1. A method for identifying crank calls is characterized by comprising the following steps:

judging whether the calling number is a harassing call in a set time interval according to the characteristics of the generated calling number in the data set B;

the method for judging whether the calling number is a harassing call in the set time interval according to the characteristics of the generated calling number in the data set B is as follows:

if the serial number dialing behavior =1, the harassment calling number is obtained, and the calling number which is not judged enters the next judgment;

if the number of dialing times is greater than the threshold c and the dialing object non-repetition rate > = threshold d, the harassing calling number is determined, and the calling number is not determined to enter the next determination;

if the number of dialing times is greater than the threshold c and the dialing non-call-up rate is > = threshold e, the harassing calling number is determined, and the calling number is not determined to enter the next determination;

if the number of called places > = threshold f, the number is a harassing calling number, and the calling number is not judged to be a normal calling number;

each threshold is determined by:

and (3) performing information entropy calculation aiming at whether the disturbance is the disturbance: ent (X) = P0log2(P0) + P1log2(P1), wherein P0 represents the proportion of normal entries, P1 represents the proportion of harassing entries, and then each threshold is calculated;

the method of calculating each threshold is as follows:

respectively calculating the information entropy of whether the first group and the second group are harassment, and merging and recording the results;

2. The method of claim 1, wherein the record entry includes, but is not limited to, one or more of the following: called number, calling number, start time, duration, call type, originating or terminating, enterprise number, ringing duration, end code, and called city.

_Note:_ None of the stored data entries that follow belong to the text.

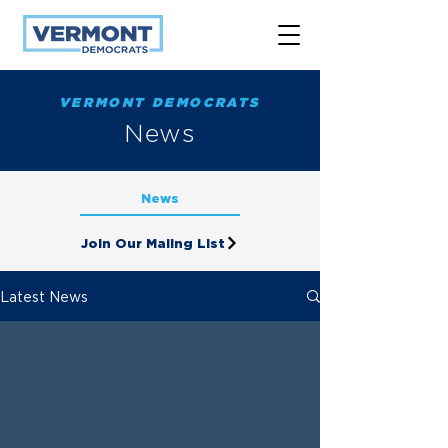
VERMONT DEMOCRATS
News
News
Join Our Maling List
Latest News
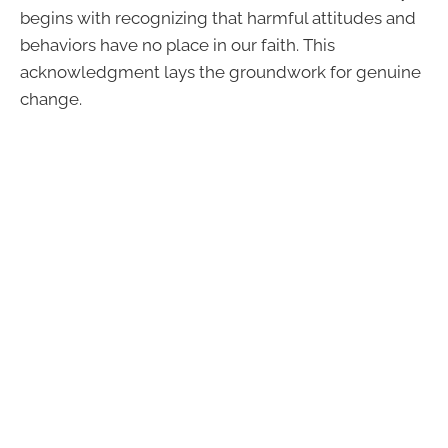
begins with recognizing that harmful attitudes and
behaviors have no place in our faith. This
acknowledgment lays the groundwork for genuine
change.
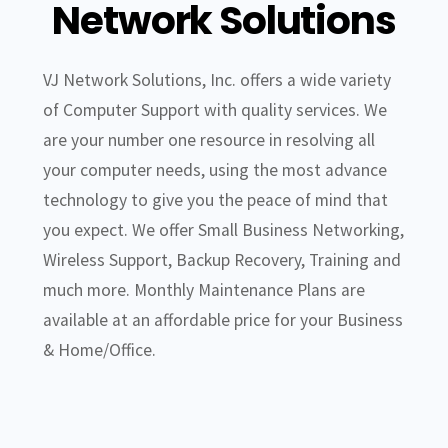
Network Solutions
VJ Network Solutions, Inc. offers a wide variety
of Computer Support with quality services. We
are your number one resource in resolving all
your computer needs, using the most advance
technology to give you the peace of mind that
you expect. We offer Small Business Networking,
Wireless Support, Backup Recovery, Training and
much more. Monthly Maintenance Plans are
available at an affordable price for your Business
& Home/Office.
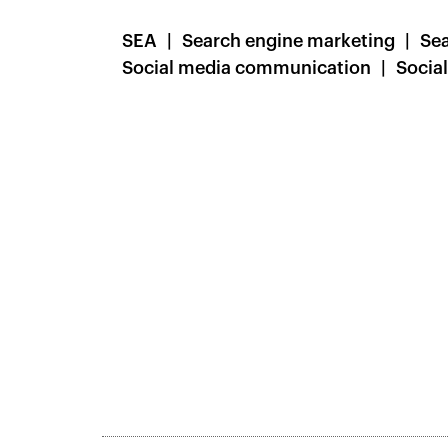
SEA
Search engine marketing
Sea
Social media communication
Socia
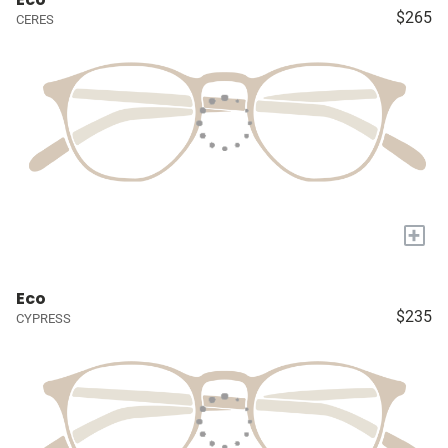
$265
CERES
+
Eco
$235
CYPRESS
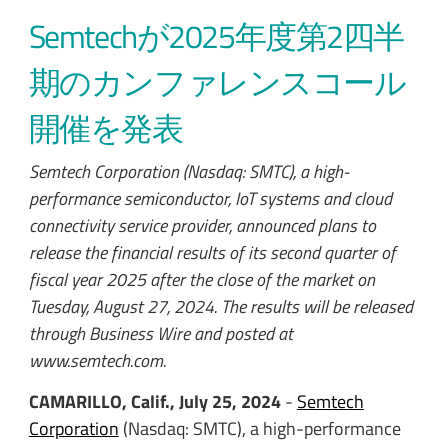
Semtechが2025年度第2四半
期のカンファレンスコール
開催を発表
Semtech Corporation (Nasdaq: SMTC), a high-
performance semiconductor, IoT systems and cloud
connectivity service provider, announced plans to
release the financial results of its second quarter of
fiscal year 2025 after the close of the market on
Tuesday, August 27, 2024. The results will be released
through Business Wire and posted at
www.semtech.com.
CAMARILLO, Calif., July 25, 2024
-
Semtech
Corporation
(Nasdaq: SMTC), a high-performance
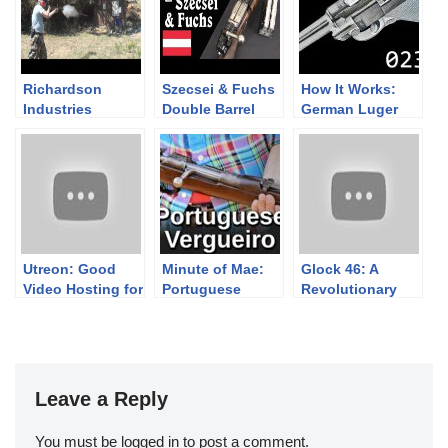
Richardson
Szecsei & Fuchs
How It Works:
Industries
Double Barrel
German Luger
“Guerilla Gun”
Bolt Action
P08
Slam Fire 12
Dangerous Game
gauge Shotgun
Rifle
Utreon: Good
Minute of Mae:
Glock 46: A
Video Hosting for
Portuguese
Revolutionary
Both Viewers &
Vergueiro 1904
Design Change
Creators
Leave a Reply
You must be
logged in
to post a comment.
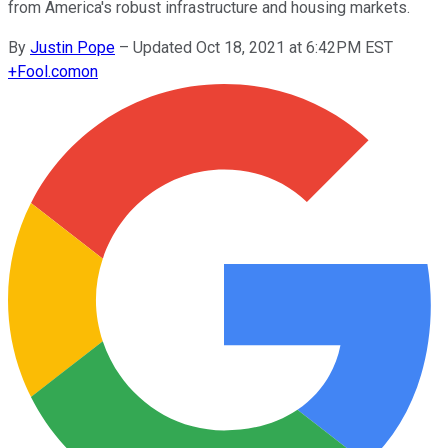
from America's robust infrastructure and housing markets.
By
Justin Pope
–
Updated Oct 18, 2021 at 6:42PM EST
+
Fool.com
on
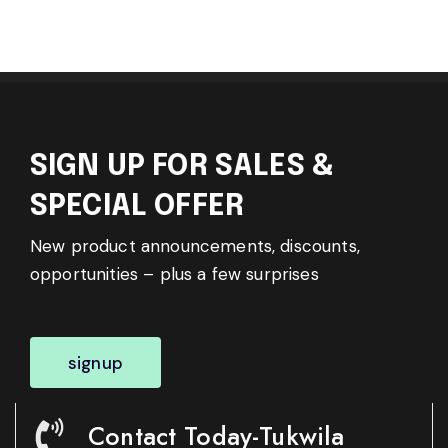
SIGN UP FOR SALES &
SPECIAL OFFER
New product announcements, discounts,
opportunities – plus a few surprises
signup
Contact Today-Tukwila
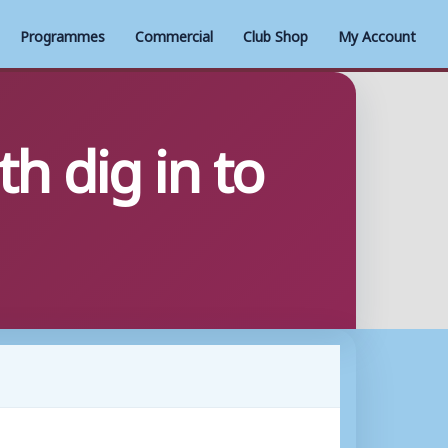
Programmes
Commercial
Club Shop
My Account
 dig in to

3. The method of claim 1, wherein the characteristics of the generated calling number in data set B comprise: the number of dialing times, the dialing object non-repetition rate, the dialing non-call rate, the call duration, whether to dial a number in a connected mode, the number of called places and the number of called lines and called rates of internal lines.

4. The method according to claim 1, wherein the internal line callee threshold a has a minimum value of 0 and a maximum value of 1, and the step size of each calculation is 0.01.

5. The method of claim 1, wherein the threshold b for the duration of the call is a minimum value of 0 and a maximum value of 200, and each increment is 1.

6. The method according to claim 1, wherein the threshold value c of the number of dialing is 0 at the minimum value and 100 at the maximum value, and each increment is 1.

7. The method according to claim 1, wherein the threshold d for the dialing target non-repetition rate has a minimum value of 0 and a maximum value of 1, and each increment step size is 0.01.

8. The method according to claim 1, wherein the threshold e of the dialing miss rate has a minimum value of 0 and a maximum value of 1, and each increment is 0.01.

9. The method according to claim 1, wherein the threshold f for the number of called places is 0 at the minimum and 50 at the maximum, and each increment is 1.